Right so what we have been doing to we have been engaging with African Americans and connecting them with our stories and providing them opportunities to engage with each other. We have ‘The road to Ghana’ series where persons who travelled with us got to spend a week in Ghana to experience Ghana, most of those people for the first time we have been working also on our school services program; it seeks to help young people in school learn about Africa in ancient times before they learn about European domination. The way most of us are schools are structured, Africa is not really present in history until it is discovered and then we learn about slave trade and colonization as well as economic struggle and we at AAI think that is a much skewed way of learning about Africa so we are trying to change that.
Let’s talk about the gala; it’s been going on for 38 years, what were the reasons behind honoring Africans?
It’s like almost 40 years ago now. So the leadership of the organization realized that during the UN General Assembly, all the information about Africa and its worldwide diaspora was extremely negative when people talk about Africa its always about the problems and when they talk to Africa and Africans they never seem to realize just how much good work was going on so they genesis of the gala was that around that time when much of the world was focused on New York we would have a celebration of genuine achievement we think is not being shared globally so we always try to have this as a celebration of good things that are happening. So the gala is intentionally held when the UN General Assembly is going on.
What’s the criterion for selecting honorees?
We always recognize at least one, sometimes two alumni of our organization just to show the world what they have been doing. We also look for what is happening in African countries and find which countries have some achievements we can show off just so we are not talking about challenges only. We also find African Americans who have achieved something and we think it’s worthy of being celebrated.
Finally, what should people expect at this year’s gala?
Most of us haven’t been able to meet in person to celebrate together for the past two years so while we are taking precautions, this would be our first in person celebration since covid-19. Our awardees this year have wonderful stories and we can learn about their stories. We will also look at African businesses, those who have been successful and have successfully introduced the world to Africa and the African diaspora; it’s really changed the narrative on how we see ourselves and how people see us.

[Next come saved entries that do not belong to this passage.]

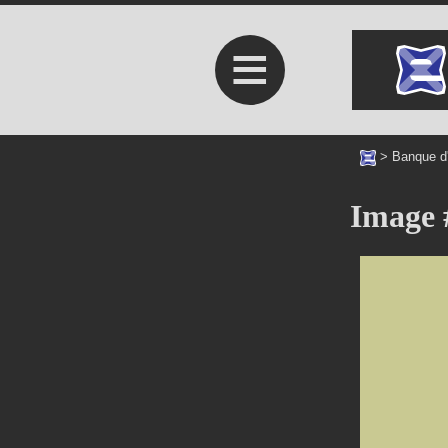
≡
>
Banque d
Image 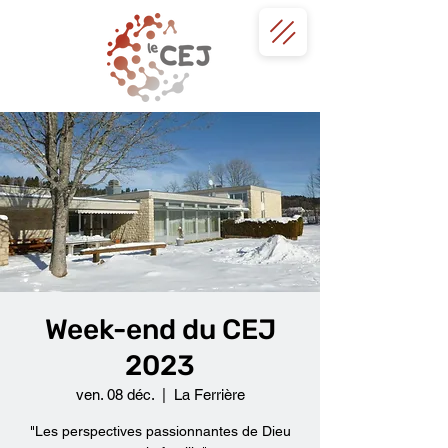
Week-end du CEJ
2023
ven. 08 déc.
  |  
La Ferrière
"Les perspectives passionnantes de Dieu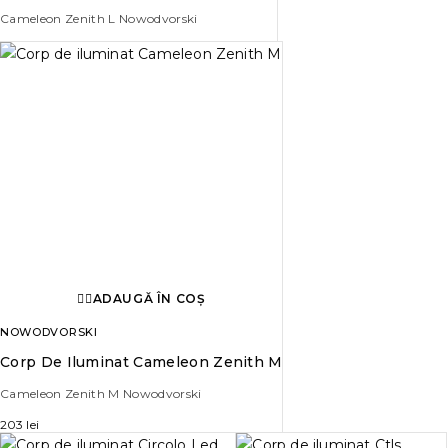
Cameleon Zenith L Nowodvorski
ADAUGĂ ÎN COȘ
NOWODVORSKI
Corp De Iluminat Cameleon Zenith M
Cameleon Zenith M Nowodvorski
203
lei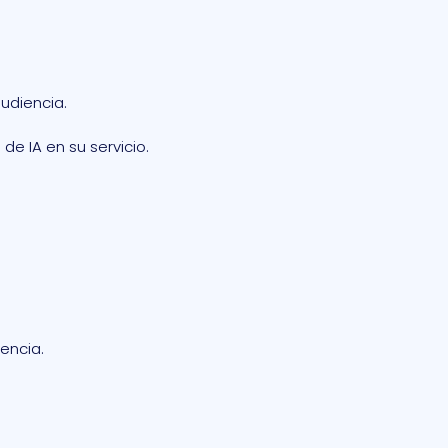
udiencia.
de IA en su servicio.
rencia.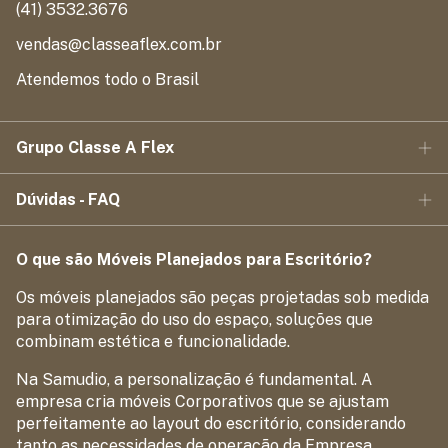
(41) 3532.3676
vendas@classeaflex.com.br
Atendemos todo o Brasil
Grupo Classe A Flex
Dúvidas - FAQ
O que são Móveis Planejados para Escritório?
Os móveis planejados são peças projetadas sob medida
para otimização do uso do espaço, soluções que
combinam estética e funcionalidade.
Na Samudio, a personalização é fundamental. A
empresa cria móveis Corporativos que se ajustam
perfeitamente ao layout do escritório, considerando
tanto as necessidades de operação da Empresa.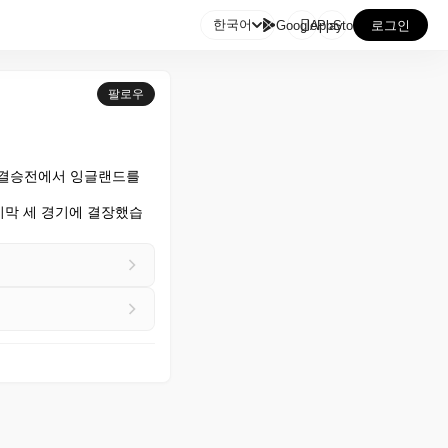

한국어
GooglePlay
AppStore
로그인
팔로우
 준결승전에서 잉글랜드를 
지막 세 경기에 결장했습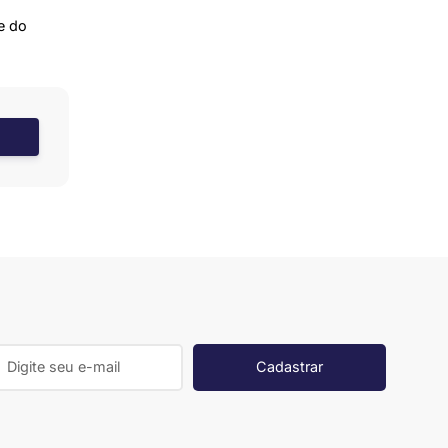
e do
Cadastrar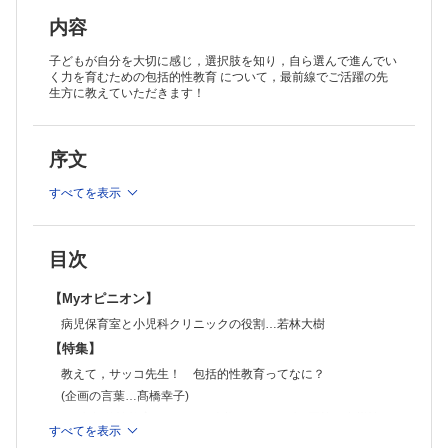
5 ボディイメージとメディアリテラシー…金子由美子
6 「同意」ってなに？ ～大切なのは，Noを受け止めてもらった経
内容
験の積み重ね～…中井はるの
7 性被害から子どもを守る！～知っておきたい「暴力定規」～…安發
子どもが自分を大切に感じ，選択肢を知り，自ら選んで進んでい
明子
く力を育むための包括的性教育 について，最前線でご活躍の先
生方に教えていただきます！
8 性暴力を許さない社会を ～加害者がとらわれる「男らしさの病」
とは～…斉藤章佳
9 性暴力の加害者・被害者・傍観者にならないために…星野貴泰
10 妊娠は計画できる，月経は調整できる…池田裕美枝
序文
11 知らないまま後悔しないで～がんを予防する機会を逃した医療系
学生による，子宮頸がん予防啓発の展望～…中島花音
すべてを表示
12 選択肢を知り，自分でつかみ取る！を支える「まるっとまなブッ
ク」とユースクリニック～多職種が連携して若者の性の健康を守る～…
髙橋幸子
【連 載】
目次
◆子どもに薬を飲んでもらえる！ とっておきの服薬指導 第4回
抗菌薬その②～それぞれのタイプの抗菌薬～…松本康弘
子どもの心と体をはぐくむ 住まい空間・あそび空間 第5回
【Myオピニオン】
子どもと歩き回れる空間…仙田 満
病児保育室と小児科クリニックの役割…若林大樹
◆こどもまんなか！ スクールソーシャルワーカー 第8回
そばにいるよ！ 一緒にため息もつくし ～家庭生活に困難を抱える
【特集】
子どもの学校での見守り～…髙木幹也
教えて，サッコ先生！ 包括的性教育ってなに？
◆てんや・わんや・こどものほんや 第8回
(企画の言葉…髙橋幸子)
映画と絵本…中藤智幹
1 包括的性教育って？ ～人権とジェンダー平等，多様性の
◆育児Q&A
すべてを表示
尊重を基盤に～…渡辺大輔
リンゴ病の流行 妊婦ができる対策は？…坂本昌彦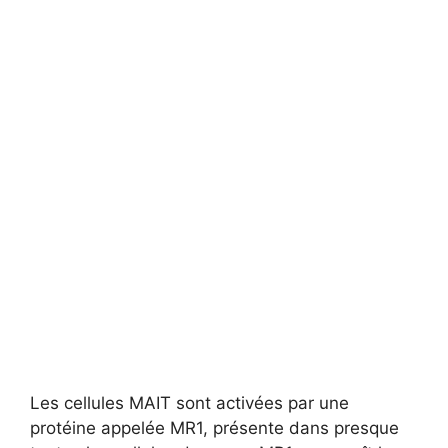
Les cellules MAIT sont activées par une
protéine appelée MR1, présente dans presque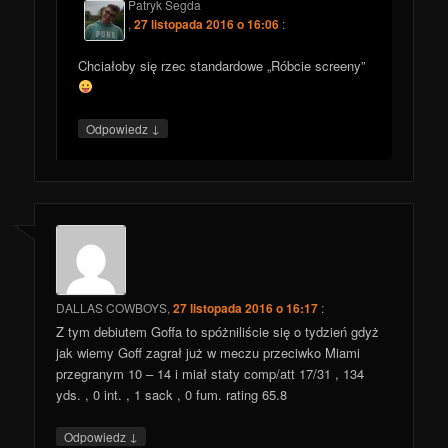
Patryk Segda
,
27 listopada 2016 o 16:06
:
Chciałoby się rzec standardowe „Róbcie screeny”
↓
Odpowiedz
DALLAS COWBOYS
,
27 listopada 2016 o 16:17
:
Z tym debiutem Goffa to spóżniliście się o tydzień gdyż
jak wiemy Goff zagrał już w meczu przeciwko Miami
przegranym 10 – 14 i miał staty comp/att 17/31 , 134
yds. , 0 int. , 1 sack , 0 fum. rating 65.8
↓
Odpowiedz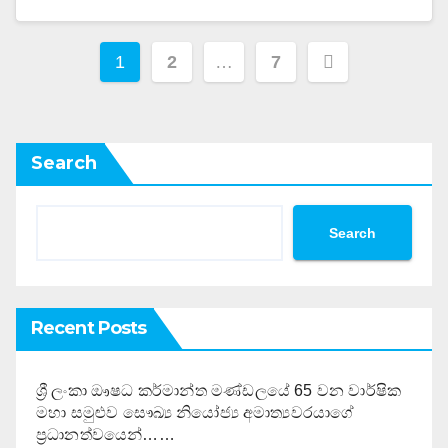
Posts
1
2
…
7
pagination
Search
Search
Recent Posts
ශ්‍රී ලංකා ඖෂධ කර්මාන්ත මණ්ඩලයේ 65 වන වාර්ෂික
මහා සමුළුව සෞඛ්‍ය නියෝජ්‍ය අමාත්‍යවරයාගේ
ප්‍රධානත්වයෙන්……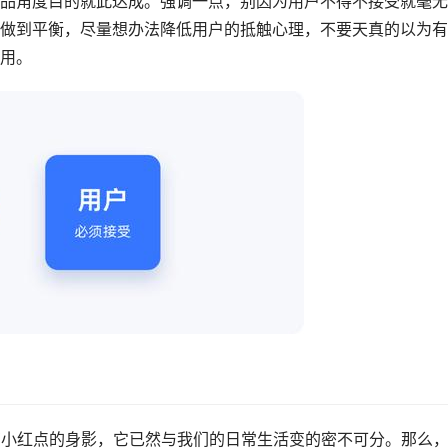
品角度目的就此达成。强调一点，别因为用户不得不接受就毫无
做到平衡，尽量想办法降低用户的抵触心理，不要天真的以为有
用。
有小红点的身影，它已然与我们的日常生活变的密不可分。那么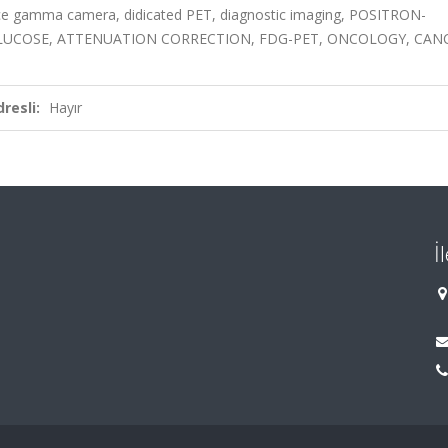
nce gamma camera, didicated PET, diagnostic imaging, POSITRON-
UCOSE, ATTENUATION CORRECTION, FDG-PET, ONCOLOGY, CANC
resli:
Hayır
İ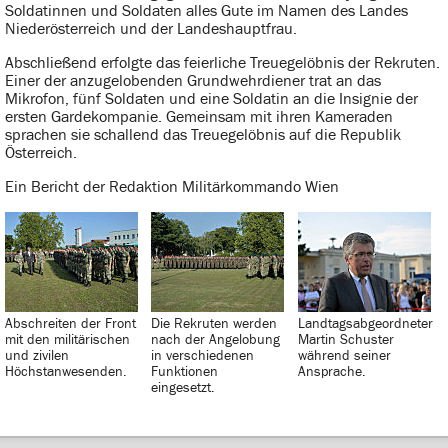
Soldatinnen und Soldaten alles Gute im Namen des Landes
Niederösterreich und der Landeshauptfrau.
Abschließend erfolgte das feierliche Treuegelöbnis der Rekruten.
Einer der anzugelobenden Grundwehrdiener trat an das
Mikrofon, fünf Soldaten und eine Soldatin an die Insignie der
ersten Gardekompanie. Gemeinsam mit ihren Kameraden
sprachen sie schallend das Treuegelöbnis auf die Republik
Österreich.
Ein Bericht der Redaktion Militärkommando Wien
Abschreiten der Front
Die Rekruten werden
Landtagsabgeordneter
mit den militärischen
nach der Angelobung
Martin Schuster
und zivilen
in verschiedenen
während seiner
Höchstanwesenden.
Funktionen
Ansprache.
eingesetzt.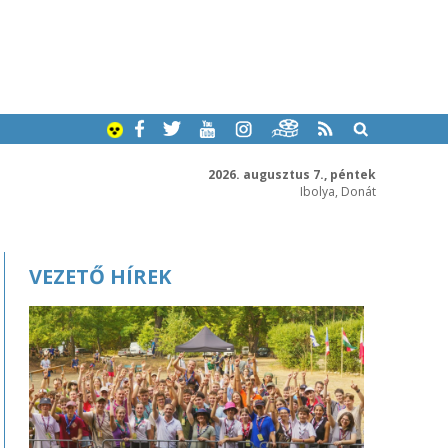
2026. augusztus 7., péntek
Ibolya, Donát
VEZETŐ HÍREK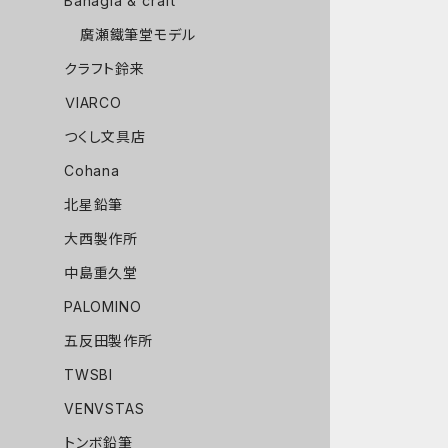
Bahagia & craft
廣瀬鐵筆堂モデル
クラフト鈴来
ＶIARCO
つくし文具店
Cohana
北星鉛筆
大西製作所
中島重久堂
PALOMINO
五反田製作所
TWSBI
VENVSTAS
トンボ鉛筆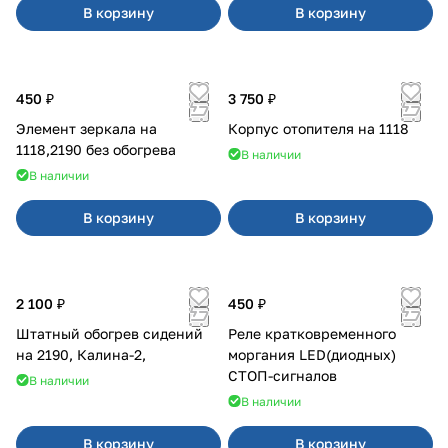
В корзину
В корзину
450 ₽
3 750 ₽
Элемент зеркала на
Корпус отопителя на 1118
1118,2190 без обогрева
В наличии
В наличии
В корзину
В корзину
2 100 ₽
450 ₽
Штатный обогрев сидений
Реле кратковременного
на 2190, Калина-2,
моргания LED(диодных)
СТОП-сигналов
В наличии
В наличии
В корзину
В корзину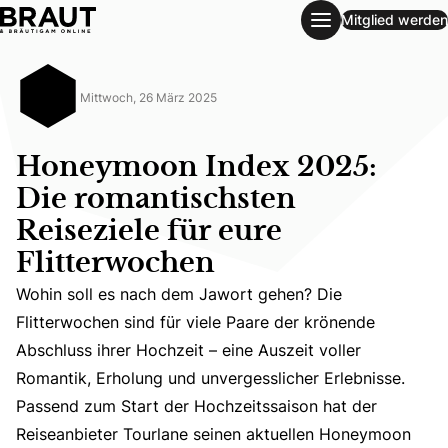
Mitglied werden
Honeymoon Index 2025: Die romantischsten Reiseziele für 
Mittwoch, 26 März 2025
Honeymoon Index 2025:
Die romantischsten
Reiseziele für eure
Flitterwochen
Wohin soll es nach dem Jawort gehen? Die
Flitterwochen sind für viele Paare der krönende
Wohin soll es nach dem Jawort gehen? Die Flitterwochen s
Abschluss ihrer Hochzeit – eine Auszeit voller
Romantik, Erholung und unvergesslicher Erlebnisse.
Passend zum Start der Hochzeitssaison hat der
Reiseanbieter Tourlane seinen aktuellen Honeymoon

In two years, the 40th gala would be celebrated. What would the AAI and the Award scheme have accomplished under your leadership by then?
So assuming that I have two years; I serve at the pleasure of the board so assuming I have more years I would want us to have really had an impact in terms of how young people come to understand Africa and its role in the world. That’s how we can show results from our programme.
His plate may be full now, but like every board he sits on and every organization he heads, Kofi Appenteng in his leadership is not relenting in ensuring that, Africans both home and abroad and the African diaspora stay connected and the beautiful stories on the continent and outside it are recognized and supported by the AAI.